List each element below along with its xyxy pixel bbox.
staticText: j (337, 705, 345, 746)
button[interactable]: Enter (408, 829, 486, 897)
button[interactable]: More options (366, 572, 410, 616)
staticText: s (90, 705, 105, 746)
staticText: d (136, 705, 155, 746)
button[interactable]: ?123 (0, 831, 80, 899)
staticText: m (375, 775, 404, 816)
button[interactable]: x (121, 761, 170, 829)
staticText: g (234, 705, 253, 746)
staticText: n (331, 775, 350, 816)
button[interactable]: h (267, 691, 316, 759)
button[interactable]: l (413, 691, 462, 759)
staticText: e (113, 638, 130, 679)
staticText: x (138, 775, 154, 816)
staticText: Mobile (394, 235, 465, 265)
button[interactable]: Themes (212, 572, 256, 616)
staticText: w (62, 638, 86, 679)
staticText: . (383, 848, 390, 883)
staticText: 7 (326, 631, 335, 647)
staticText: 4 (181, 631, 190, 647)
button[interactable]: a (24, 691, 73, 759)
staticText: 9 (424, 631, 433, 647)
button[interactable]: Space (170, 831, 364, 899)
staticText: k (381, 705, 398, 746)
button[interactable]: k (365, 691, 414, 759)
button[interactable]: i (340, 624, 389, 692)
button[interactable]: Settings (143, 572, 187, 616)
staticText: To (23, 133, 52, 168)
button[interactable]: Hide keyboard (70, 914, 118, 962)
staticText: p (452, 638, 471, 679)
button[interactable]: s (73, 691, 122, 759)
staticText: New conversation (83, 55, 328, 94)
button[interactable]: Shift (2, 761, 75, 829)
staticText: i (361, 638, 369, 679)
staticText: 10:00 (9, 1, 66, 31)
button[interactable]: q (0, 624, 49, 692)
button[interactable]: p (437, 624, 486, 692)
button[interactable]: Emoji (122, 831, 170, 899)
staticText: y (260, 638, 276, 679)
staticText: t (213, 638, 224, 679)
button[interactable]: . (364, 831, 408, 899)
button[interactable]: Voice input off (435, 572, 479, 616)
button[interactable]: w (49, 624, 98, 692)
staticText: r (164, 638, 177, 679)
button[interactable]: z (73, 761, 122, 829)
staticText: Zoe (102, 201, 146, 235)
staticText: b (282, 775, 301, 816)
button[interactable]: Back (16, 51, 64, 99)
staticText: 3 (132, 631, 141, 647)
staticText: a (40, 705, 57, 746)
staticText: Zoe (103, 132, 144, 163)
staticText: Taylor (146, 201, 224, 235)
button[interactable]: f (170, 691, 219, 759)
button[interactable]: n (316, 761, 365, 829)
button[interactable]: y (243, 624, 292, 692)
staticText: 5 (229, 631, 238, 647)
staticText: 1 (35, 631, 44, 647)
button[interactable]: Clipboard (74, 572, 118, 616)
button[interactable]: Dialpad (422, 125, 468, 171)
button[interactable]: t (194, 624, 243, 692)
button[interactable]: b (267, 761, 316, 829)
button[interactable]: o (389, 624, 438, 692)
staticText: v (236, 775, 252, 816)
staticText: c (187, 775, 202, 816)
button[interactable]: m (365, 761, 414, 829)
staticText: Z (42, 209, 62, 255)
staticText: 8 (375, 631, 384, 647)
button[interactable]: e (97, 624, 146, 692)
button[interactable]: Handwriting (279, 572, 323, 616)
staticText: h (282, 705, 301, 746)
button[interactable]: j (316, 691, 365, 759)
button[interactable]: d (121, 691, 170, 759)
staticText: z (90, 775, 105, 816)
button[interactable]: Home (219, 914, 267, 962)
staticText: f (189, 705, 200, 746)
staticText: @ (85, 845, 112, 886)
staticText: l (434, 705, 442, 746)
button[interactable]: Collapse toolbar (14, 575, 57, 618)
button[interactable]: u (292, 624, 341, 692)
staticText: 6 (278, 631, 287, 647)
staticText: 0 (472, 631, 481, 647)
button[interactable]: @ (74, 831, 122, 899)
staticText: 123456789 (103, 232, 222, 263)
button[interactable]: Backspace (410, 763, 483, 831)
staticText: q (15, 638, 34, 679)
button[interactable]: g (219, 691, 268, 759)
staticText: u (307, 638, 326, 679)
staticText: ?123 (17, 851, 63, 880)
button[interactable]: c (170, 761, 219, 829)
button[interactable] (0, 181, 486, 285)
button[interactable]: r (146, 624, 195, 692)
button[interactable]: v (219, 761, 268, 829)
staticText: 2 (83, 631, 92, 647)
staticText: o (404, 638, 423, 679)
--- --- ---
Reproduce all of the listing, exactly as given.

YOUR RESPONSE:
List each element below along with its xyxy pixel bbox.
staticText: j (337, 705, 345, 746)
button[interactable]: Enter (408, 829, 486, 897)
button[interactable]: More options (366, 572, 410, 616)
staticText: s (90, 705, 105, 746)
staticText: d (136, 705, 155, 746)
button[interactable]: ?123 (0, 831, 80, 899)
staticText: m (375, 775, 404, 816)
button[interactable]: x (121, 761, 170, 829)
staticText: g (234, 705, 253, 746)
staticText: n (331, 775, 350, 816)
button[interactable]: h (267, 691, 316, 759)
button[interactable]: l (413, 691, 462, 759)
staticText: e (113, 638, 130, 679)
staticText: x (138, 775, 154, 816)
staticText: Mobile (394, 235, 465, 265)
button[interactable]: Themes (212, 572, 256, 616)
staticText: w (62, 638, 86, 679)
staticText: . (383, 848, 390, 883)
staticText: 7 (326, 631, 335, 647)
staticText: 4 (181, 631, 190, 647)
button[interactable]: a (24, 691, 73, 759)
staticText: 9 (424, 631, 433, 647)
button[interactable]: Space (170, 831, 364, 899)
staticText: k (381, 705, 398, 746)
button[interactable]: k (365, 691, 414, 759)
button[interactable]: i (340, 624, 389, 692)
button[interactable]: Settings (143, 572, 187, 616)
staticText: To (23, 133, 52, 168)
button[interactable]: Hide keyboard (70, 914, 118, 962)
staticText: p (452, 638, 471, 679)
button[interactable]: s (73, 691, 122, 759)
staticText: New conversation (83, 55, 328, 94)
button[interactable]: Shift (2, 761, 75, 829)
staticText: i (361, 638, 369, 679)
staticText: 10:00 (9, 1, 66, 31)
button[interactable]: q (0, 624, 49, 692)
button[interactable]: p (437, 624, 486, 692)
button[interactable]: Emoji (122, 831, 170, 899)
staticText: y (260, 638, 276, 679)
staticText: t (213, 638, 224, 679)
button[interactable]: . (364, 831, 408, 899)
button[interactable]: Voice input off (435, 572, 479, 616)
button[interactable]: w (49, 624, 98, 692)
staticText: r (164, 638, 177, 679)
button[interactable]: z (73, 761, 122, 829)
staticText: Zoe (102, 201, 146, 235)
staticText: b (282, 775, 301, 816)
button[interactable]: Back (16, 51, 64, 99)
staticText: 3 (132, 631, 141, 647)
staticText: a (40, 705, 57, 746)
staticText: Zoe (103, 132, 144, 163)
staticText: Taylor (146, 201, 224, 235)
button[interactable]: f (170, 691, 219, 759)
button[interactable]: n (316, 761, 365, 829)
button[interactable]: y (243, 624, 292, 692)
staticText: 5 (229, 631, 238, 647)
staticText: 1 (35, 631, 44, 647)
button[interactable]: Clipboard (74, 572, 118, 616)
button[interactable]: Dialpad (422, 125, 468, 171)
button[interactable]: t (194, 624, 243, 692)
button[interactable]: b (267, 761, 316, 829)
button[interactable]: o (389, 624, 438, 692)
staticText: v (236, 775, 252, 816)
staticText: c (187, 775, 202, 816)
button[interactable]: m (365, 761, 414, 829)
staticText: Z (42, 209, 62, 255)
staticText: 8 (375, 631, 384, 647)
button[interactable]: e (97, 624, 146, 692)
button[interactable]: Handwriting (279, 572, 323, 616)
staticText: h (282, 705, 301, 746)
button[interactable]: j (316, 691, 365, 759)
button[interactable]: d (121, 691, 170, 759)
staticText: z (90, 775, 105, 816)
button[interactable]: Home (219, 914, 267, 962)
staticText: f (189, 705, 200, 746)
staticText: @ (85, 845, 112, 886)
staticText: l (434, 705, 442, 746)
button[interactable]: Collapse toolbar (14, 575, 57, 618)
button[interactable]: u (292, 624, 341, 692)
staticText: 6 (278, 631, 287, 647)
staticText: 0 (472, 631, 481, 647)
button[interactable]: @ (74, 831, 122, 899)
staticText: 123456789 (103, 232, 222, 263)
button[interactable]: Backspace (410, 763, 483, 831)
staticText: q (15, 638, 34, 679)
button[interactable]: g (219, 691, 268, 759)
staticText: u (307, 638, 326, 679)
staticText: ?123 (17, 851, 63, 880)
button[interactable]: c (170, 761, 219, 829)
button[interactable] (0, 181, 486, 285)
button[interactable]: r (146, 624, 195, 692)
button[interactable]: v (219, 761, 268, 829)
staticText: 2 (83, 631, 92, 647)
staticText: o (404, 638, 423, 679)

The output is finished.